Cowboy Bebop: sophomore effort

, | TV reviews

The “bebop” in the title isn’t random.  In addition to the jazzy opening — after two episodes I can tell the opening theme is going to be running roughshod through my head for years to come — the ship is named the Bebop.  It’s a pretty nifty ship. It’s like a speedboat with twin shark-like tail fins. It seems to have a conning tower overlooking a deck equally suited for launching small craft or throwing yacht parties.  I think there are air scoops or something on the sides? I presume I’ll be seeing more of it, since it’s in the name of the actual series. In this second episode, we find out it can land in water and float like an actual ship.  But then we just watch a bunch of running around.

The second episode in the series was pretty much a couple of chase scenes, which has me concerned about whether there’s any character development, or if this is just a show about a supercool laid back bounty hunter who knows martial arts and is always hungry.  He suggests he’s going to spend the bounty he earns on Peking duck.

“Don’t count your chickens, Spike,” his sidekick tells him.  I think the guy’s name is Jeff. Jeff? That can’t be right. “Or should I say don’t count your ducks.”

A couple of lines in this episode have me wondering about how this is translated from Japanese.  Is “counting your chickens before they’re hatched” also an idiom in Japanese? Or are the translators adding their own writing?  Which is part of what a good translation has to do anyway, so fair enough. A guy offering information says the bounty roughed him up while stealing something.

“Give him the once-over,” he asks, nursing his bruises.  “In fact, do it twice!”

“Once-overs” are also a Japanese idiom?  Because the joke in the dubbed dialogue depends on it.  Whether they’re original or parts of the translation, I like these bits of dialogue in Cowboy Bebop.  I’ve spent dozens of hours playing Final Fantasy games, and I couldn’t tell you a single line of dialogue from any of them.  But I’ll remember this exchange in Cowboy Bebop:

“This dog is one hundred percent mongrel,” Jeff says of the data dog they’ve found.

“One hundred percent?” Spike asks.

“Yeah, that’s right.  That’s all the percents there are!”

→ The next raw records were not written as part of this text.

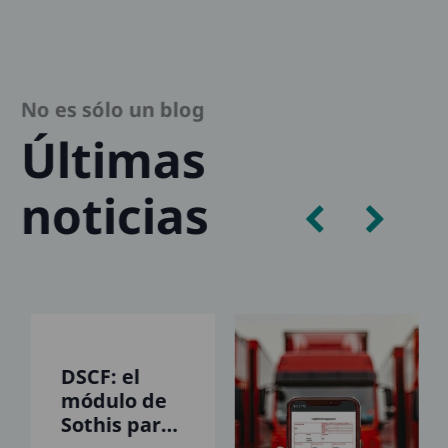
No es sólo un blog
Últimas
noticias
DSCF: el
módulo de
Sothis para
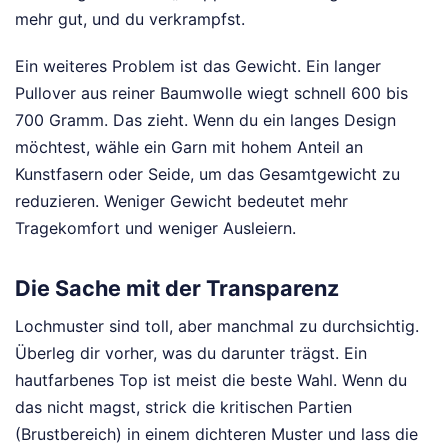
mehr gut, und du verkrampfst.
Ein weiteres Problem ist das Gewicht. Ein langer
Pullover aus reiner Baumwolle wiegt schnell 600 bis
700 Gramm. Das zieht. Wenn du ein langes Design
möchtest, wähle ein Garn mit hohem Anteil an
Kunstfasern oder Seide, um das Gesamtgewicht zu
reduzieren. Weniger Gewicht bedeutet mehr
Tragekomfort und weniger Ausleiern.
Die Sache mit der Transparenz
Lochmuster sind toll, aber manchmal zu durchsichtig.
Überleg dir vorher, was du darunter trägst. Ein
hautfarbenes Top ist meist die beste Wahl. Wenn du
das nicht magst, strick die kritischen Partien
(Brustbereich) in einem dichteren Muster und lass die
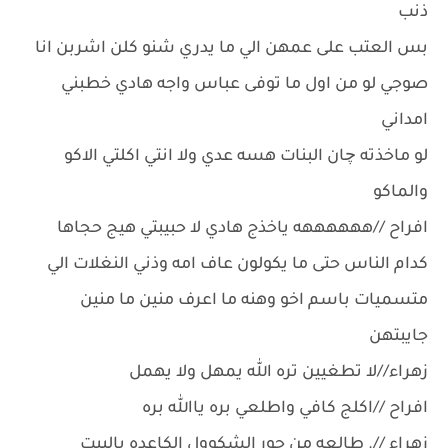
ذنب
بس العتب على عمهن الي ما يدري شنو كلن اشربن انا
صوجي لو من اول ما توفى عباس واجه هادي خطبني
امداني
لو ماخذته چان البنات هسه عدي ولا انتي اكلتي الاكو
والماكو
افراح //ههههههه ياخذج هادي لا حبيبتي هيج حجاها
كدام الناس حتى ما يكولون عاف امه وذني النغلات الي
متسميات باسم اخو وهنه ما اعرف منين ما منين
جايبتهن
زهراء//لا تطغيين تره الله يمهل ولا يهمل
افراح //اكلج كافي واطلعي بره ياالله بره
زهراء //. طالعه من حور الشكوول الكاعده بالبيت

I’ve also noticed they can cuss.  “Shit” is said at least two or three times.  It sounds out of place to my ears, because it seems like a hard cut-off.  Like a show on AMC that draws a red line in front of the word fuck. Plus I’m not used to cussing cartoon characters.  But when a show goes to shit, it might as well go to fuck, too. And are there only a certain number of shits allowed, the way a PG-13 movie gets its one fuck?  In the previous episode, something was described as a “mindfrag”. The couple smuggling the vials of drugs says if they lose them, they’re “fragged”. Were these full-blown f-bombs in Japanese?  Did the translators defuse them? Does Japan have a red line similar to AMC’s?

The McGuffin in this episode is a data dog.  What’s a data dog? “That’s classified,” the exposition says at the end of the episode, which is the exact right explanation for a McGuffin. I wonder if the phrase “data dog” sounds as pleasing to the ear in Japanese as it does in English.  Whatever a data dog is, that’s a great thing to call this chipper little Corgi.

My favorite moment in this episode was shortly after Spike complains about bringing the Corgi aboard the Bebop (speaking of pleasing to the ear, say “bringing the Corgi aboard the Bebop” out loud).  He says he hates kids and animals, that they’re a pain in the butt. Then Cowboy Bebop cuts to this scene:

So far, Spike isn’t an infallible bad-ass.  He walks right past his bounty. He foolishly accosts the wrong guy.  He gets hit by a car during a chase scene. In the end, he doesn’t get his bounty, he’s got to walk a dog he doesn’t even like, and he’s not dining on Peking duck.  I like a little blues in my Bebop.